The story is told of a Yid who made a living chopping wood in the forest and using his horse and wagon to sell the firewood. Near his worksite, a shepherd would watch over a flock of goats. One day as the Yid was working, he noticed a goat slip away from the flock and go into the dense shrubbery of the forest. The next day, he noticed a different goat slipping away from the shepherd and making his way into the forest. When the scene repeated itself yet a third day, the Yid’s curiosity was aroused and he decided to follow the runaway goat.
He carefully made his way through the tangled vines and saw the goat climbing a hill and then entering a cave. The Yid followed the goat into the cave, only to come face to face with a huge, growling bear. At first frightened out of his wits, he soon realized that the bear was severely crippled and could move neither his front nor his back paws.
The Yid was overwhelmed with what he witnessed. The Ribbono shel Olam, Who sustains every living thing, was sending this crippled bear a goat each day so that he should not starve!
The Yid returned to his horse and wagon, and instead of working, returned home.
His wife, concerned that he returned so quickly and with an empty wagon to boot, was concerned to see him.
“What happened?” she asked in alarm.
“He Who sustains the bear will sustain us as well!” he replied.
She became even more worried, and was convinced that he was unwell and this was why he was acting so strangely. As she stood there wondering what to do next, two men arrived at the door and asked whether they could rent the horse and wagon for the day.
“You see how wondrous are the ways of Hashem!” the husband told his wife, “no one asked to rent our horse and wagon until the moment I decided to stop chopping wood.”
He agreed to rent it to the men, and gave his wife the money for the day’s expenses.
“But what will we eat tomorrow?” his wife fretted.
“He Who created the morrow will sustain us,” her husband assured her.
The two men were actually two violent criminals who wanted the wagon so they could bury their latest victim. During the burial they came across a chest of gold coins, which they happily loaded onto the wagon.
Each of them was determined that he alone would keep the entire treasure; and in their attempts to settle the matter they both shared the fate of their victim.
The horse waited all afternoon, and when darkness fell it decided to trot back home, pulling a vast treasure in the wagon.
The Yid inspected his wagon and joyfully informed his wife, “Hashem has brought us our needs for tomorrow — today!”
In this week’s parashah, the Torah teaches us: “If you will say: What will we eat in the seventh year?

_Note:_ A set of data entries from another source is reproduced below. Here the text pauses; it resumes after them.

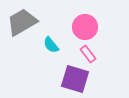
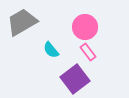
cyan semicircle: moved 5 px down
pink rectangle: moved 2 px up
purple square: rotated 36 degrees clockwise
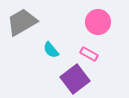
pink circle: moved 13 px right, 5 px up
pink rectangle: moved 1 px right, 2 px down; rotated 24 degrees counterclockwise
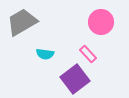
pink circle: moved 3 px right
cyan semicircle: moved 6 px left, 4 px down; rotated 42 degrees counterclockwise
pink rectangle: moved 1 px left; rotated 18 degrees clockwise
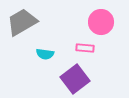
pink rectangle: moved 3 px left, 6 px up; rotated 42 degrees counterclockwise
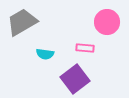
pink circle: moved 6 px right
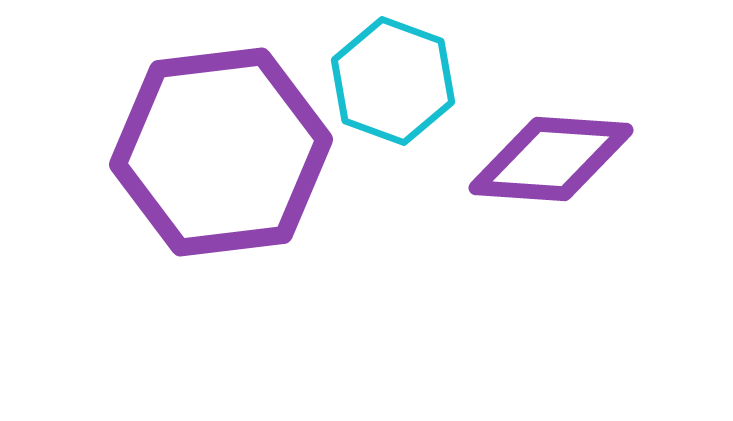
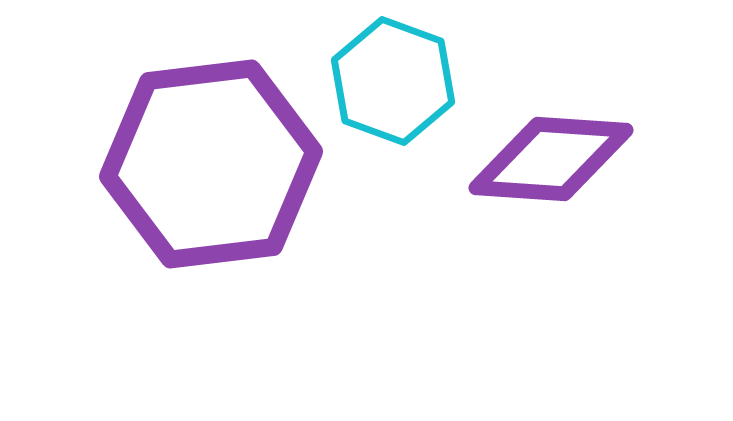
purple hexagon: moved 10 px left, 12 px down
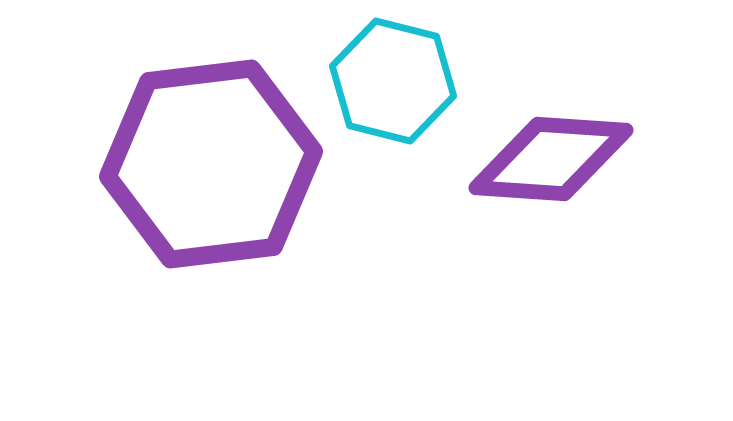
cyan hexagon: rotated 6 degrees counterclockwise
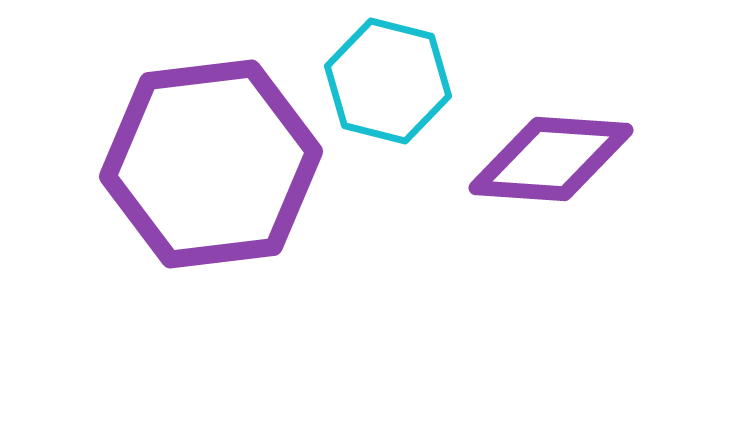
cyan hexagon: moved 5 px left
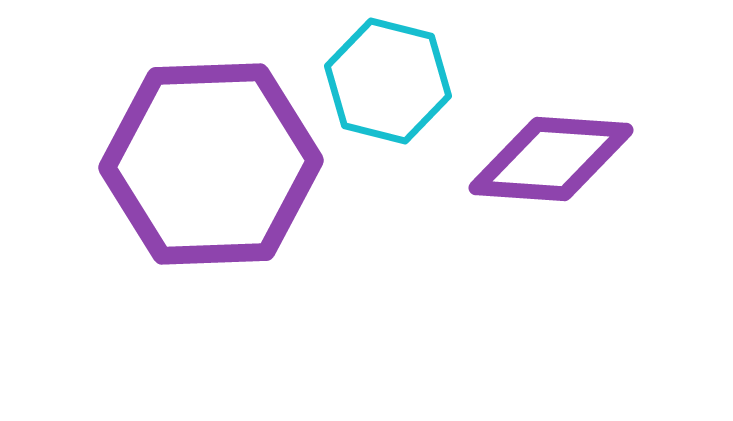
purple hexagon: rotated 5 degrees clockwise
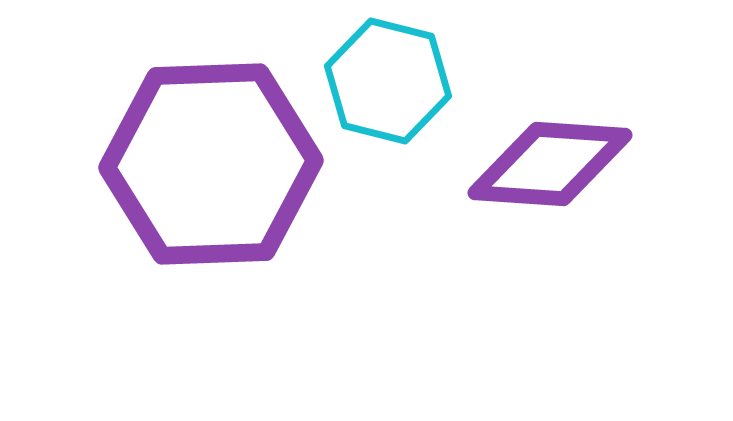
purple diamond: moved 1 px left, 5 px down
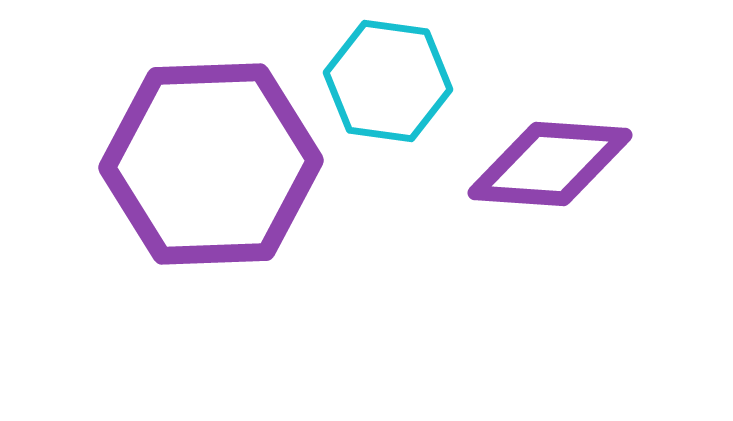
cyan hexagon: rotated 6 degrees counterclockwise
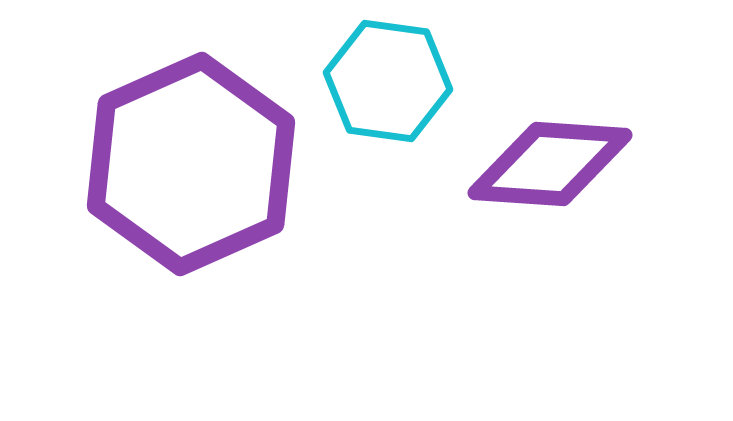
purple hexagon: moved 20 px left; rotated 22 degrees counterclockwise
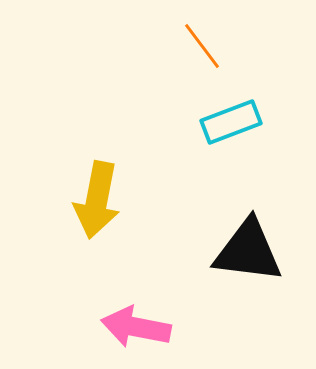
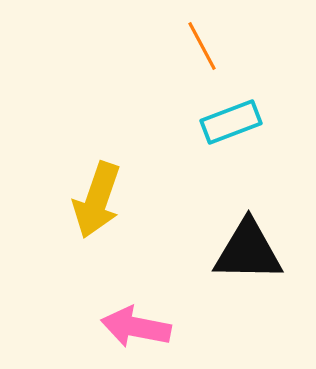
orange line: rotated 9 degrees clockwise
yellow arrow: rotated 8 degrees clockwise
black triangle: rotated 6 degrees counterclockwise
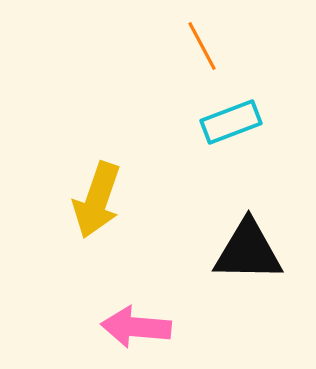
pink arrow: rotated 6 degrees counterclockwise
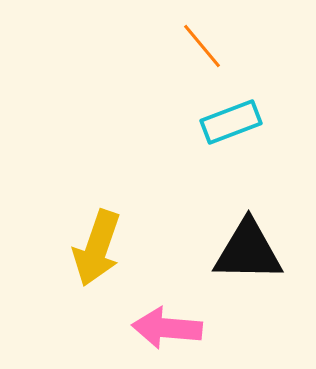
orange line: rotated 12 degrees counterclockwise
yellow arrow: moved 48 px down
pink arrow: moved 31 px right, 1 px down
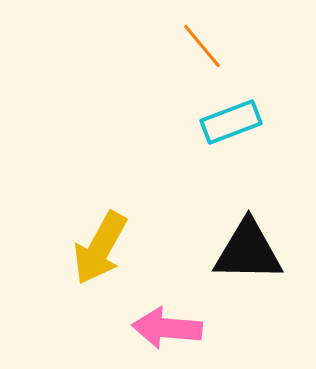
yellow arrow: moved 3 px right; rotated 10 degrees clockwise
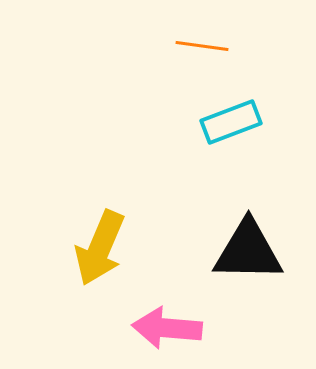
orange line: rotated 42 degrees counterclockwise
yellow arrow: rotated 6 degrees counterclockwise
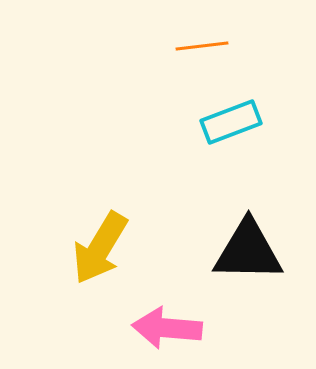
orange line: rotated 15 degrees counterclockwise
yellow arrow: rotated 8 degrees clockwise
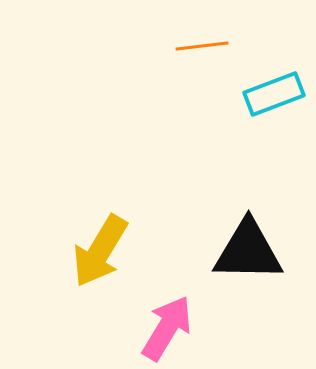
cyan rectangle: moved 43 px right, 28 px up
yellow arrow: moved 3 px down
pink arrow: rotated 116 degrees clockwise
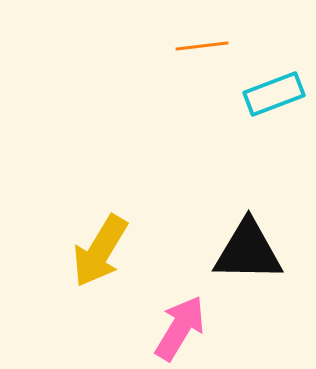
pink arrow: moved 13 px right
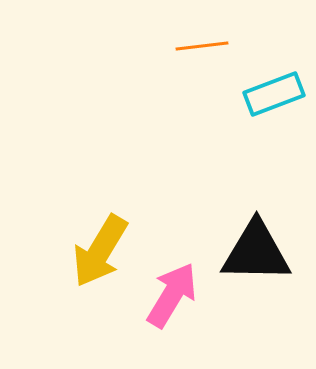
black triangle: moved 8 px right, 1 px down
pink arrow: moved 8 px left, 33 px up
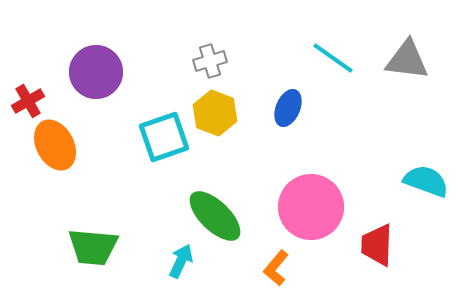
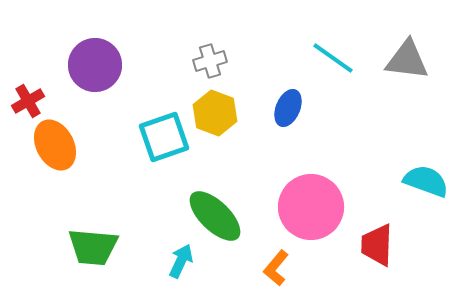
purple circle: moved 1 px left, 7 px up
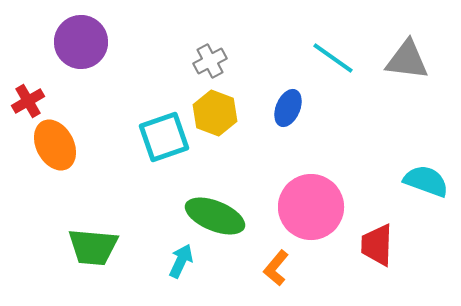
gray cross: rotated 12 degrees counterclockwise
purple circle: moved 14 px left, 23 px up
green ellipse: rotated 22 degrees counterclockwise
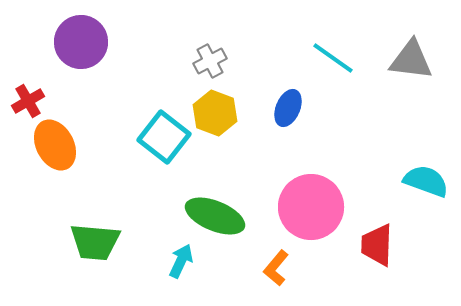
gray triangle: moved 4 px right
cyan square: rotated 33 degrees counterclockwise
green trapezoid: moved 2 px right, 5 px up
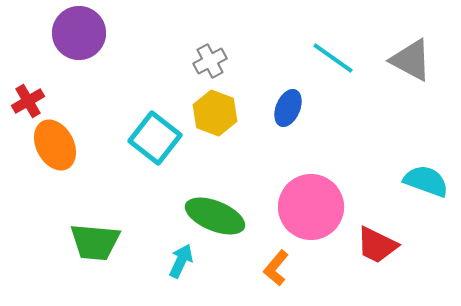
purple circle: moved 2 px left, 9 px up
gray triangle: rotated 21 degrees clockwise
cyan square: moved 9 px left, 1 px down
red trapezoid: rotated 66 degrees counterclockwise
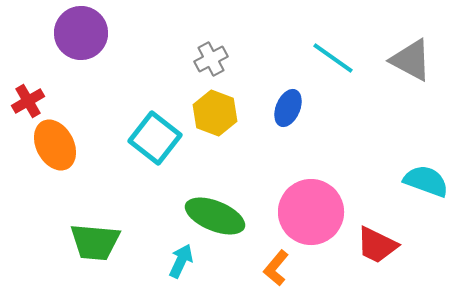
purple circle: moved 2 px right
gray cross: moved 1 px right, 2 px up
pink circle: moved 5 px down
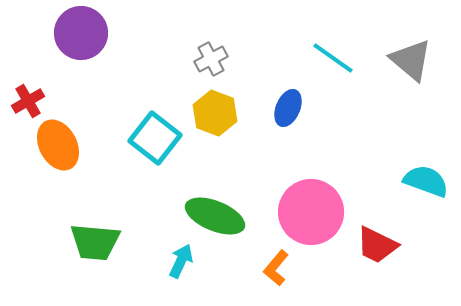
gray triangle: rotated 12 degrees clockwise
orange ellipse: moved 3 px right
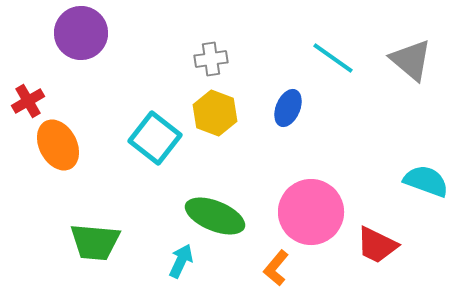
gray cross: rotated 20 degrees clockwise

For we will not sow and we will not gather in our crop. I will command My blessings for you in the sixth year and it will produce a crop that will suffice for three years.”
One of the primary reasons given by meforshim for the mitzvah of Shemittah is that it serves to instill into Klal Yisrael the concept of bitachon, of relying solely on Hashem and recognizing that ultimately our parnassah — our fate — is solely in His hands.
There are differing views about hishtadlus for parnassah.
According to one view, the amount of hishtadlus a person is required to make is in direct proportion to the level of his bitachon.
Another view is that a certain amount of hishtadlus is required even by someone who does have the requisite amount of bitachon. However, Hagaon Harav Chaim Shmulevitz, zt”l, cautions that even according to this view, one should not err and assume that somehow it is the hishtadlus that brings the parnassah.
The fact we must earn our living “by the sweat of our brow” is part of the punishment mankind received following the sin of Adam Harishon, but this is not what brings parnassah.
While a shortage of funds for basic expenses can sometimes be an indication that an increase of hishtadlus is in order, in many situations this isn’t the case at all. It is imperative that one should always consult with a spiritual mentor for guidance as to the proper amount of hishtadlus. Too much can be just as harmful as too little.
The precise amount of money an individual will earn is predestined, though the amount of bitachon a person has and how much effort he exerts in tefillah also plays a significant role.
May the Ribbono shel Olam help us all achieve true bitachon, and may Klal Yisrael thus merit bountiful parnassah.